The Cacciaguida passage is indicative of Dante’s disapproval of his contemporaries’ vestimentary extravagance, a criticism that mirrored a broader social sentiment. Franciscan clergymen—as Giotto’s striking depictions of Saint Francis illustrate—were some of the first to express their own disavowal of lavish expense on clothing and other worldy goods. While Dante did not entirely disapprove of dressing well—as his “bel vestimento” phrase in the Convivio underlines—Dante shows sympathy for this Franciscan valorization of poverty, which tended to focus on items of clothing as symbols of wealth, excess, and lack of misura.

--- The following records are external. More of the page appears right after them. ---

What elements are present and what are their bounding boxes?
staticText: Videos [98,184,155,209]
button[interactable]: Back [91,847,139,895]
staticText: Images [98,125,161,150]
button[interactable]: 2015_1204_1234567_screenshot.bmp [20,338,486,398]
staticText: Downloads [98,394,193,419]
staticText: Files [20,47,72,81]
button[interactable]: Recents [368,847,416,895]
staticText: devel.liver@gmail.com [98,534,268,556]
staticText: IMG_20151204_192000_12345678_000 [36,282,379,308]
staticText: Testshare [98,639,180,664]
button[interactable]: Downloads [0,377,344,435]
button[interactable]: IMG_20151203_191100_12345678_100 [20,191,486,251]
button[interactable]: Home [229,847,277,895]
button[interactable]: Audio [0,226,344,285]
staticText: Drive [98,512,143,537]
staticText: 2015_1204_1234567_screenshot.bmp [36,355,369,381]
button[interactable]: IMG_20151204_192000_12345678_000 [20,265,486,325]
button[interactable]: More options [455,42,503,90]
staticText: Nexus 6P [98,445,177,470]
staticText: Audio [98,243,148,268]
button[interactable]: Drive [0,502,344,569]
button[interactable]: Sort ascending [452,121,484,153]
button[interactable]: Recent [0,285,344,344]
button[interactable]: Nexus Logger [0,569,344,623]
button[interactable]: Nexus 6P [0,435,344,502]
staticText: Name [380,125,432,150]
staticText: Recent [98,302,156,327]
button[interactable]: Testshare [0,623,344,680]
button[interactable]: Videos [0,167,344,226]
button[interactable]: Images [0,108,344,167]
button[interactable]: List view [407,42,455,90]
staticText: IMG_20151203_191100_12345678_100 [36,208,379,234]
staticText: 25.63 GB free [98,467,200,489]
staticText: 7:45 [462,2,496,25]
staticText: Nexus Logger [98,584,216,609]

Dante would not only have been aware of the fact that the textile industry had far-reaching economic and political ramifications in the Italy of his day—he also knew that it was a pan-European phenomenon. As Villani’s chronicle discusses, Florentine men and women had their dresses made “infino in Fiandra e in Brabante”—Flanders and Brabant being two of the northern-most regions of current-day Belgium. With its lakenhallen or cloth halls, its guilds and production centers dispersed over its fourteenth-century mercantile cities—Bruges, Douai, Lille, Leuven, Ypres, and Ghent—Flanders was one of the most important centers of the European textile industry.

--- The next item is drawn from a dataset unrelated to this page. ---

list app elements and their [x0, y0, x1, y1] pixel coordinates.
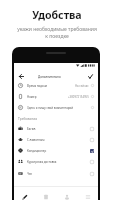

Flanders was the first region on the European continent where the late thirteenth- and early fourteenth-century textile industry took off. The quality of Flemish wool was especially high, partly because of the specific saline composition of Flemish pastures, which supported sheep races that produced fine wools. High quality Flemish cloths, also known as panni franceschi, were exported all over Europe, with Northern Italy as one of Flanders’ main export markets. Demand exceeded the Flemish wool production capacity, and primary materials had to be imported from England, where wool of similar quality could be produced in much larger quantities. Interestingly, many of the merchants and bankers residing in Flemish mercantile cities, such as for example the Del Bene or Bardi families, were Florentine. These merchants provided investment capital, arranged the purchase of English wool, and organized exports to their home town as well as other Northern Italian cities.

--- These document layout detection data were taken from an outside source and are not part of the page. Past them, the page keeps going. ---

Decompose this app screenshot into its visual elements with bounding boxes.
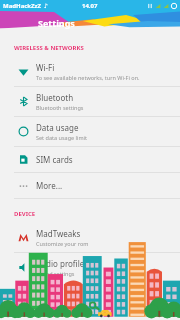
staticText: To see available networks, turn Wi-Fi on… — [36, 74, 140, 81]
staticText: 14.07 — [82, 2, 98, 10]
staticText: Customize your rom — [36, 240, 89, 247]
button[interactable]: Audio profiles — [0, 253, 180, 282]
staticText: Bluetooth — [36, 92, 74, 103]
other: SIM cards — [18, 154, 29, 165]
button[interactable]: Wi-Fi — [0, 57, 180, 86]
other: Wi-Fi — [18, 66, 29, 77]
staticText: WIRELESS & NETWORKS — [14, 44, 84, 52]
staticText: Bluetooth settings — [36, 104, 84, 111]
other: Audio profiles — [18, 262, 29, 273]
staticText: SIM cards — [36, 154, 73, 165]
button[interactable]: More — [0, 173, 180, 198]
staticText: DEVICE — [14, 210, 36, 218]
other: MadTweaks — [18, 232, 29, 243]
staticText: MadHackZzZ ♪ — [3, 2, 48, 10]
staticText: Audio profiles — [36, 258, 89, 269]
other: Data usage — [18, 126, 29, 137]
staticText: Wi-Fi — [36, 62, 55, 73]
button[interactable]: Bluetooth — [0, 87, 180, 116]
staticText: More... — [36, 180, 63, 191]
staticText: Settings — [38, 17, 75, 29]
staticText: Data usage — [36, 122, 79, 133]
staticText: Sound settings — [36, 270, 75, 277]
button[interactable]: MadTweaks — [0, 223, 180, 252]
staticText: MadTweaks — [36, 228, 81, 239]
button[interactable]: Data usage — [0, 117, 180, 146]
other: More — [18, 180, 29, 191]
staticText: Set data usage limit — [36, 134, 87, 141]
button[interactable]: SIM cards — [0, 147, 180, 172]
other: Bluetooth — [18, 96, 29, 107]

Dante’s intimate understanding of the political and economic impact of the cloth and wool trade throughout Europe—and Flanders in particular—explains why the region is mentioned on no less than three occasions in the Commedia. The first of three references to Flanders can be found in Inf. 15, the canto in which Dante encounters Brunetto Latini. In order to lend the description of the infernal topography he is traversing a realistic, recognizable tangibility, he compares the embankments of that particular part of his Inferno to the dikes of the port of Bruges and the (at the time still) Flemish city of Wissant :
Quali Fiamminghi tra Guizzante e Bruggia,
temendo ’l fiotto che ’nver’ lor s’avventa,
fanno lo schermo perché ’l mar si fuggia; (Inf. 15.4-6)
The most revealing passage can be found in Purg. 20, where Dante makes a veiled yet unambiguous reference to both the thriving Flemish cloth industry and its political implications:
Io fui radice de la mala pianta
che la terra cristiana tutta aduggia,
sì che buon frutto rado se ne schianta.
Ma se Doagio, Lilla, Guanto e Bruggia
potesser, tosto ne saria vendetta;
e io la cheggio a lui che tutto giuggia.
Chiamato fui di là Ugo Ciappetta;
di me son nati i Filippi e i Luigi
per cui novellamente è Francia retta. (Purg. 20.43-52)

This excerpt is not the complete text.